Sep 15, 2008 07:50 GMT  ·  By

 

Because it has lost the competitive edge in the high-performance graphics card market segment, NVIDIA is expected to release a new version of its GTX 260. The new GeForce card will be designed to compete with AMD's current lineup of Radeon graphics cards and to provide a new level of performance, compared with the company's current GTX 260 card. However, accomplishing this does raise some issues, as Digitimes reports.

 

The new cards should improve the graphics performance of GeForce GTX 260 cards, while keeping the price tag in roughly the same range. Naturally, this could prove an important upgrade for end-users, but things might turn out the other way around for graphics card makers. According to the sources cited by Digitimes, the upcoming cards could become the main reason for an overstock problem with the previous version of the GeForce GTX 260. That is because users will likely choose the new cards, over the initial models, if pricing for them remains the same.

 

The new and improved GeForce GTX 260 is expected to feature the D10U-102 core, which will be manufactured by TSMC (Taiwan Semiconductor Manufacturing Company) on the same 65nm process technology used on the current line of GTX 260 cards. However, the major difference between the two will be in the number of stream processors each card will provide.

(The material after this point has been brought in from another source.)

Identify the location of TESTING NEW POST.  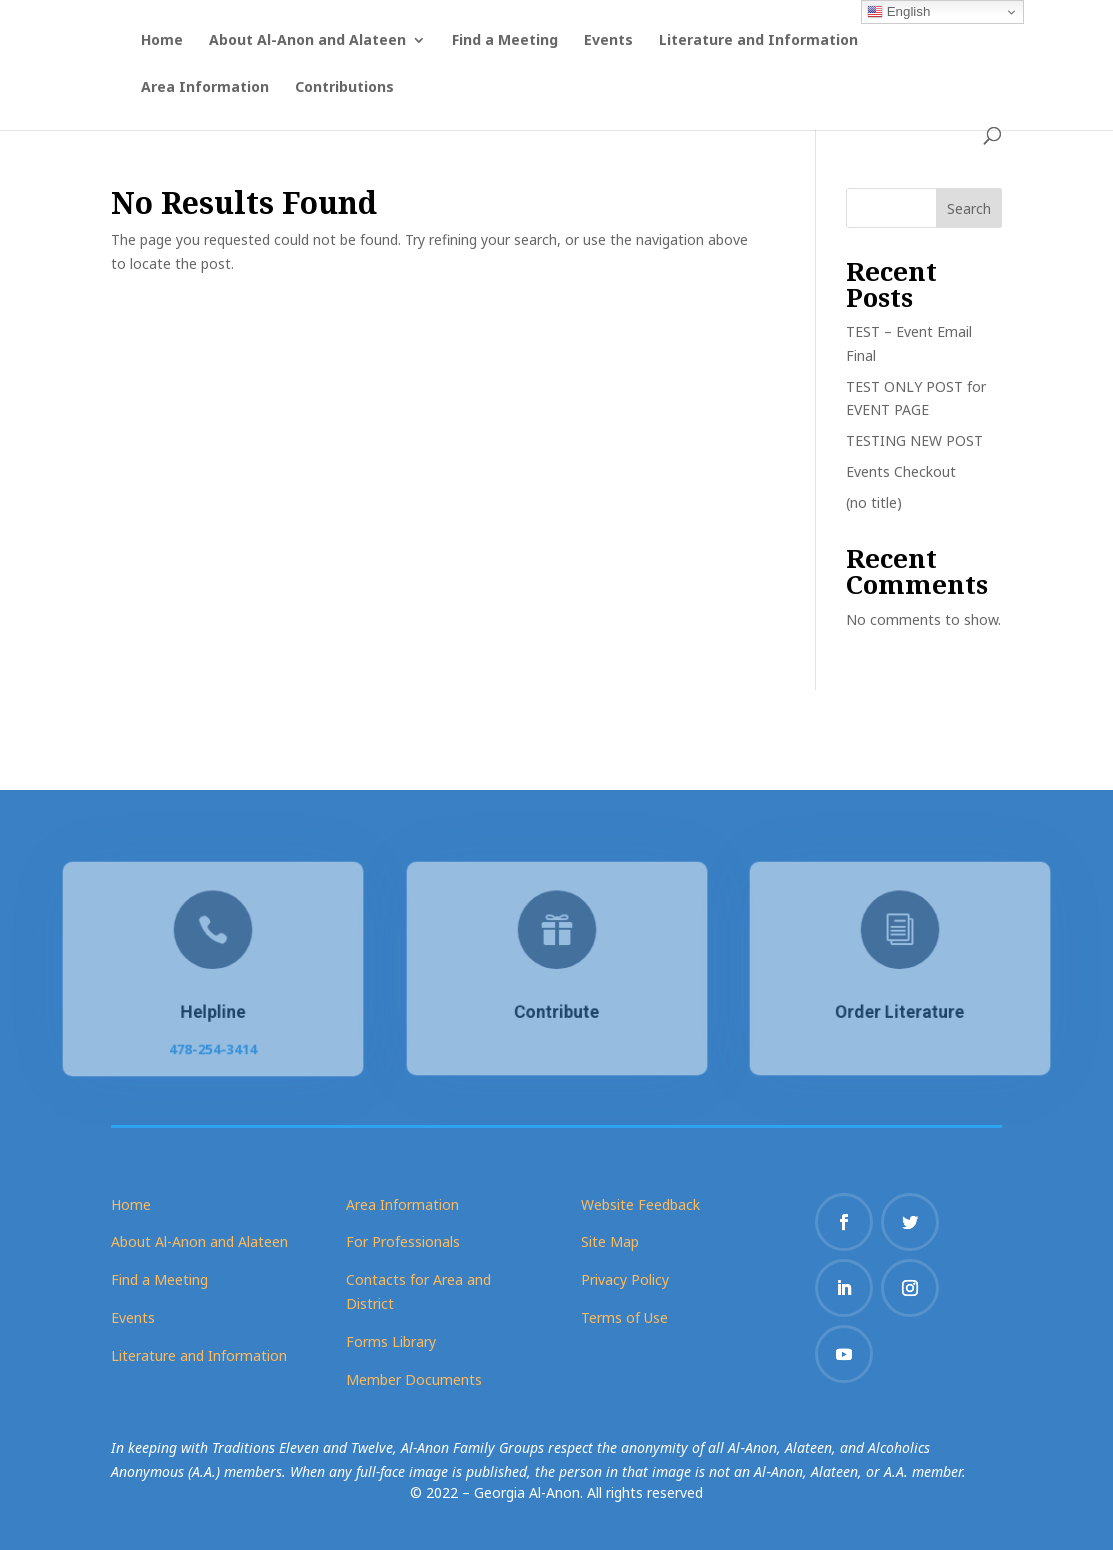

While the old model comes with 192 stream processors, the new GPU has 216. As far as the card's frequency levels are concerned, it appears that they will remain the same for both cards, with 576MHz for the GPU and 1242MHz for the memory.

 

As noted above, the upgraded GeForce GTX 260 is believed to go on sale with a price tag close to the previous card, but while delivering a 5-10% performance boost. This is the reason why users are likely to choose the upgraded model over the first version of the GTX 260 card.